Dr Louise Hansell1,2, A/Prof Maree Milross2, Mr David Chapman3,5,6, Ms Mia Axe1, Mr Bosco Leung1, Ms Nidhi Nair2, Dr Danielle Stone3,4
1Physiotherapy Department, Royal North Shore Hospital, Northern Sydney Local Health District, St Leonards, Australia, 2Faculty of Medicine and Health, The University of Sydney, Camperdown, Australia, 3Department of Respiratory Medicine, Royal North Shore Hospital, Northern Sydney Local Health District, St Leonards, Australia, 4Department of Speech Pathology, Royal North Shore Hospital, Northern Sydney Local Health District, St Leonards, Australia, 5Airway Physiology and Imaging Group, Woolcock Institute of Medical Research, Macquarie University, Macquarie Park, Australia, 6chool of Life Sciences, University of Technology Sydney, Ultimo, Australia
Biography:
Dr Louise Hansell is a physiotherapist and ECR, involved in two programs of research focused on 1) novel assessment of respiratory function using diaphragm and lung ultrasound and 2) environmental sustainability in healthcare. She holds a Post Doctoral Research Fellowship with the University of Sydney and a research officer role building research capacity within Northern Sydney LHD. She has produced 9 publications (100% SJR Q1 journals), and has been cited 105 times. Louise was recently invited to be a member of the World Interactive Network Focused on UltraSound (WINFOCUS) expert panel of the Second International Consensus Conference on Lung Ultrasound.
Abstract:
Introduction:
Overactive supraglottic structures in exercise-induced laryngeal obstruction (EILO) could be associated with an overactive diaphragm. The aim of this study was to compare diaphragm function, using diaphragm ultrasound (dUS), in healthy adults and adults with EILO, during tidal breathing.
Methods:
dUS was performed on healthy adults (n=14) and adults with EILO (n=3) in supine and long-sitting during tidal breathing. Left (L) and right (R) hemidiaphragm excursion and thickness were measured with US. Data are presented as mean±SD or median (IQR 1-3).
Results:
In both groups, an increase in end-expiratory diaphragm thickness was observed in long-sitting (Healthy: L=0.21±0.08, R=0.17±0.05; EILO: L=0.32±0.19, R=0.27±0.13) compared to supine (Healthy: L=0.16±0.06, R=0.14±0.05; EILO: L=0.27±0.16, R=0.20±0.10).
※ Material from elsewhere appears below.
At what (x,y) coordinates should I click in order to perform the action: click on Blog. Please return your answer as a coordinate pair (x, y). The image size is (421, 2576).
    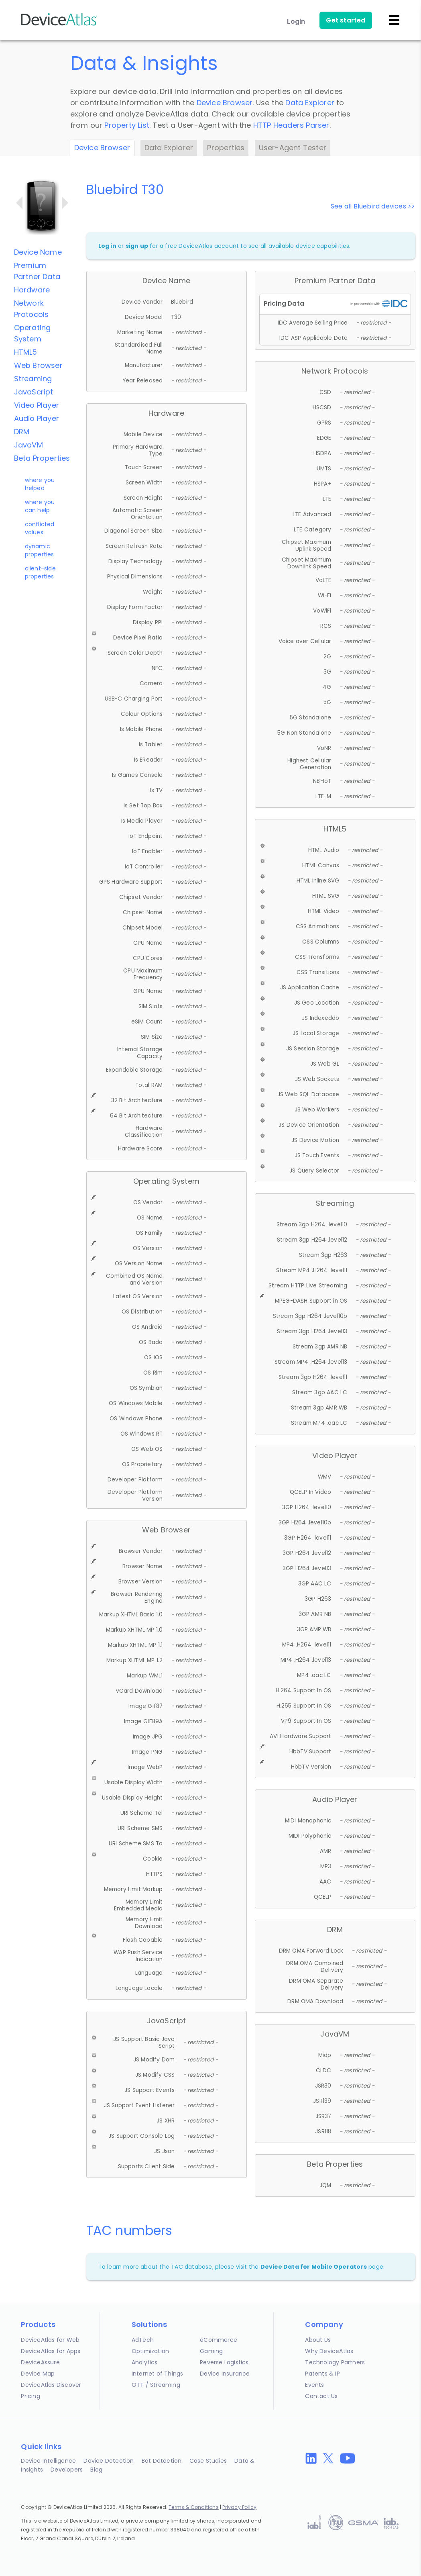
    Looking at the image, I should click on (96, 2470).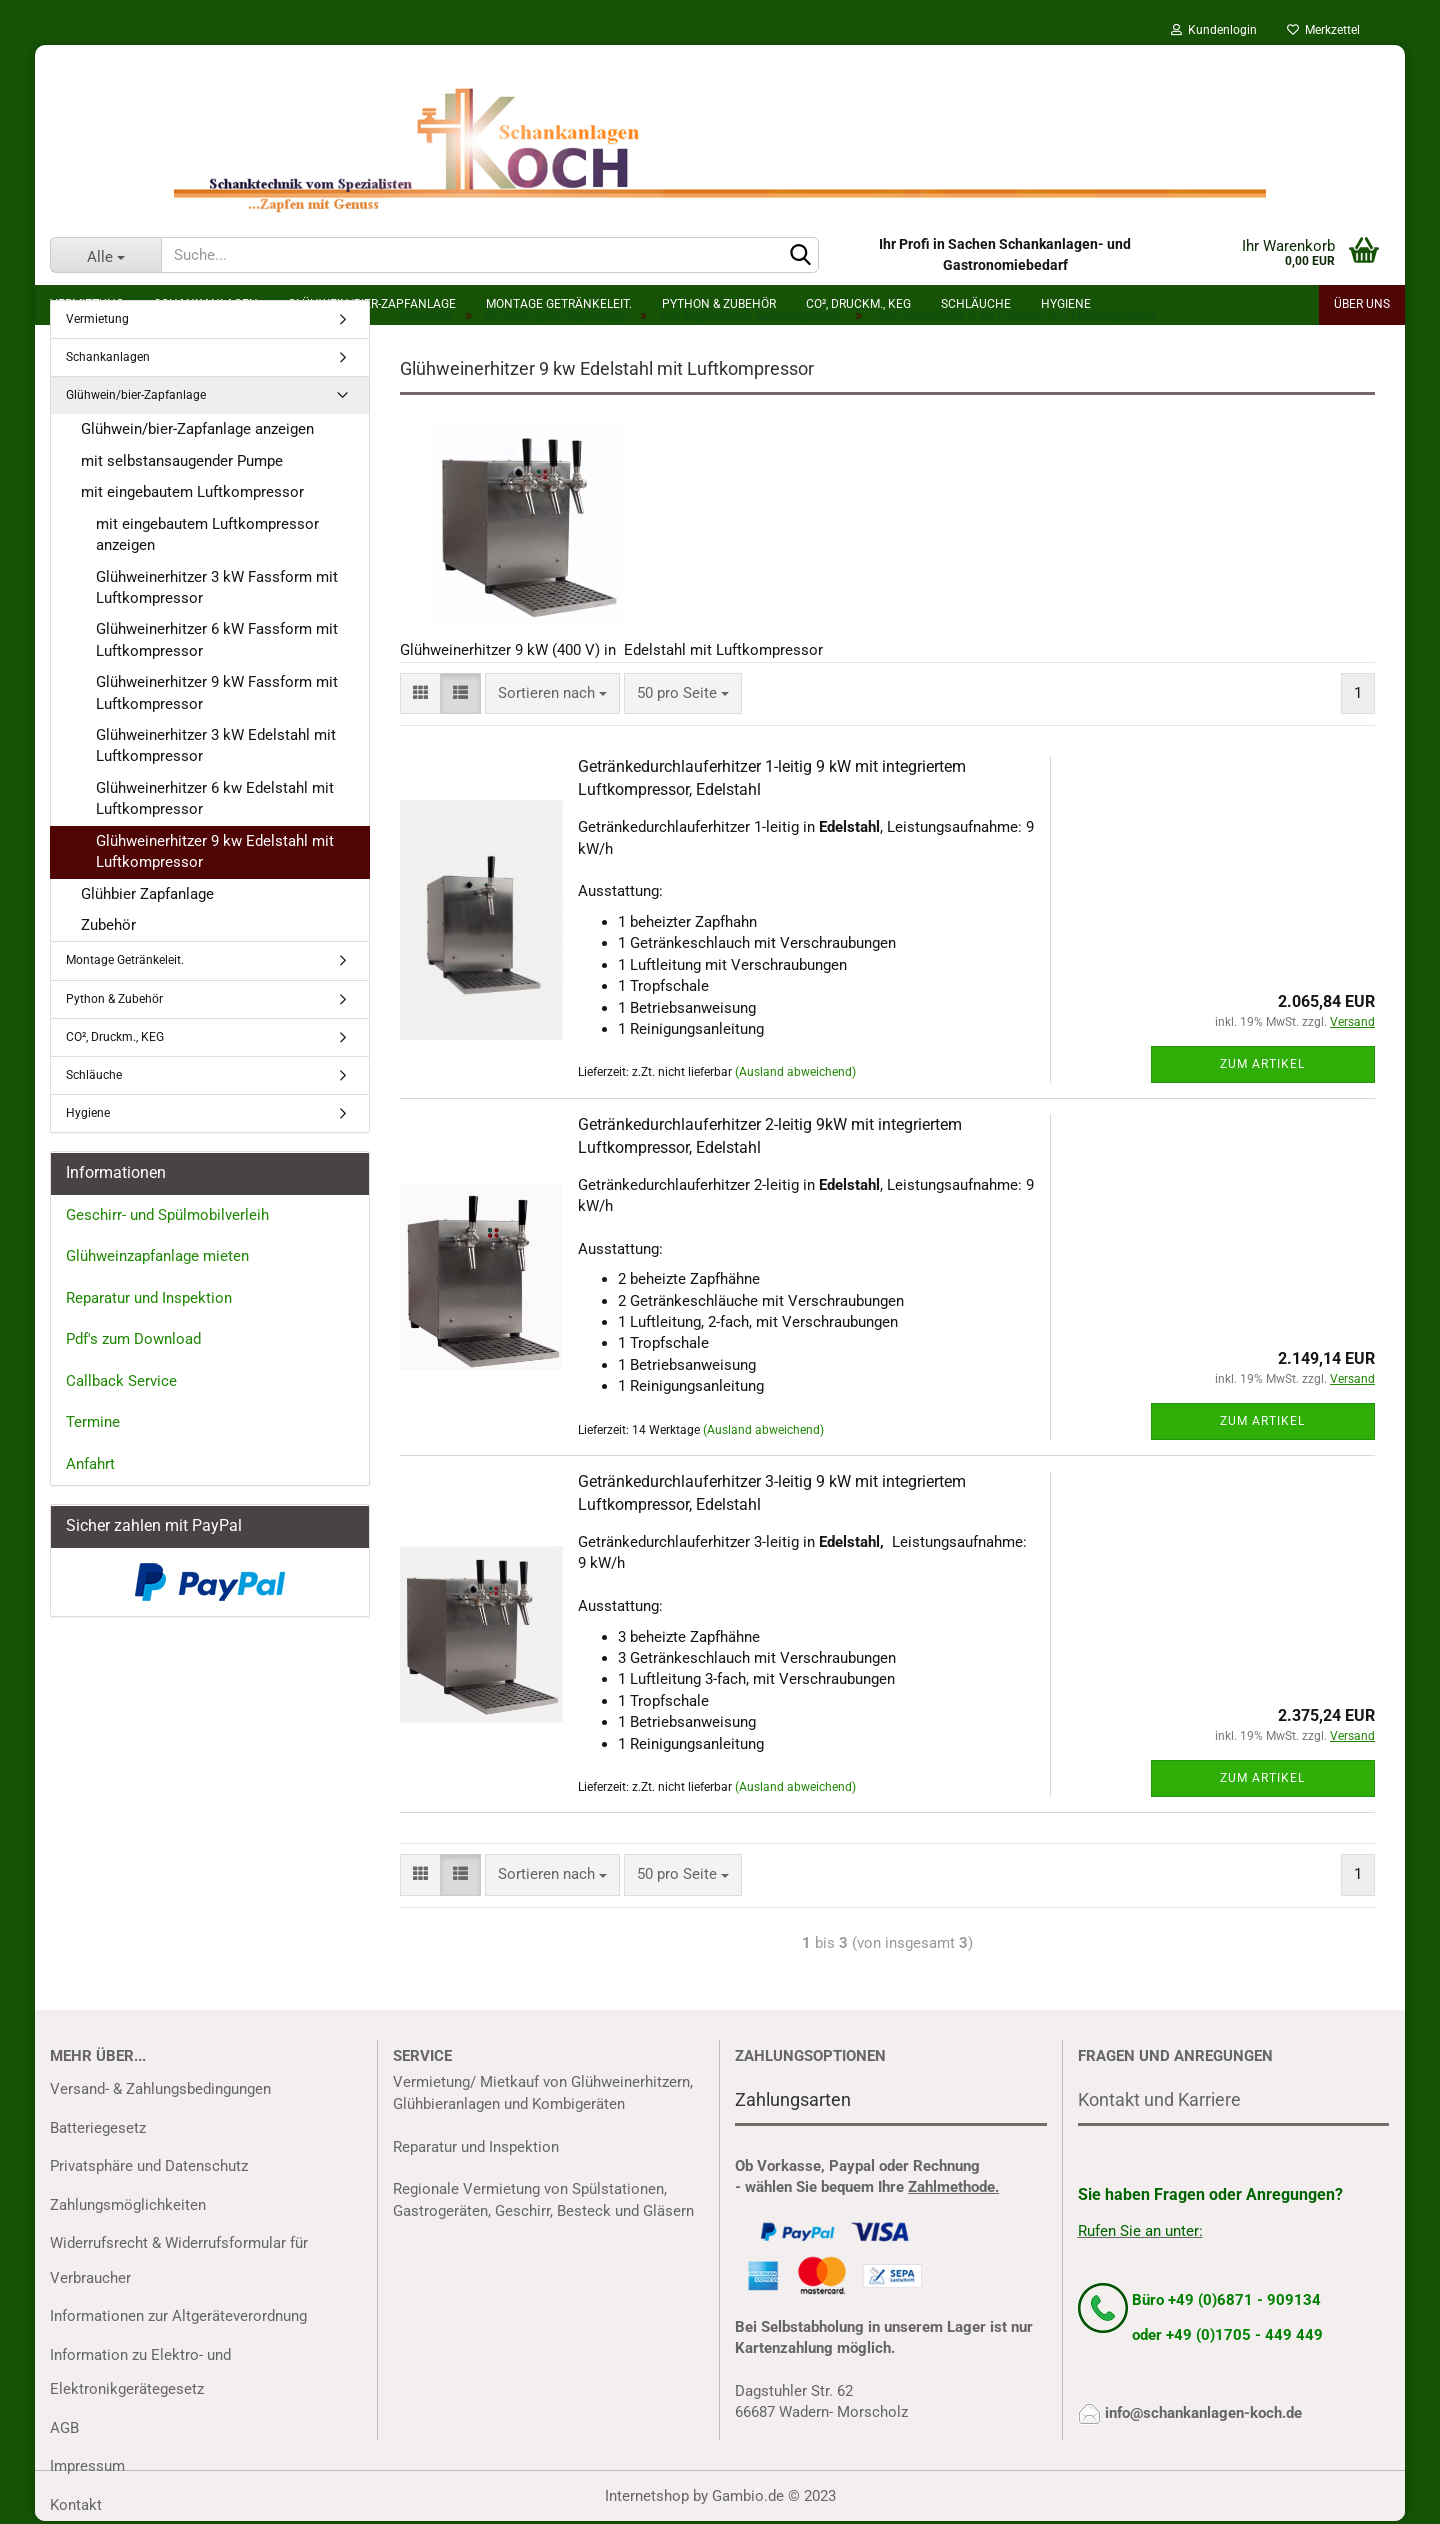 The height and width of the screenshot is (2524, 1440). I want to click on Python & Zubehör, so click(114, 999).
An increase in end-inspiratory diaphragm thickness was also observed in long-sitting (Healthy: L= 0.32±0.13, R = 0.23±0.07; EILO: L=0.42±0.22, R=0.36±0.18) compared with supine (Healthy: L=0.22±0.08, R=0.20±0.06; EILO: L=0.40±0.23, R=0.22±0.12). An increase in diaphragm excursion was observed in supine (Healthy: L=1.10(1.01-1.31), R=1.40±0.51; EILO: L=1.31±0.45, R= 1.64±0.19) compared with long sitting (Healthy: L=1.04(0.85-1.72), R=1.07±0.33; EILO: L=0.95±0.12, R=1.0±0.29) in both groups. There was a statistically significant increase in L end-expiratory thickness (p=0.03) in long sitting for healthy adults. In the ELIO group, mean thicknesses bilaterally and supine excursion were larger when compared with healthy adults.
Conclusion:
dUS detected changes in diaphragm thickness and excursion in line with postural change. Diaphragm thickening and excursion behaved similarly in EILO compared with healthy adults in supine and long-sitting. Diaphragm thickness tended to be increased in EILO compared to healthy adults.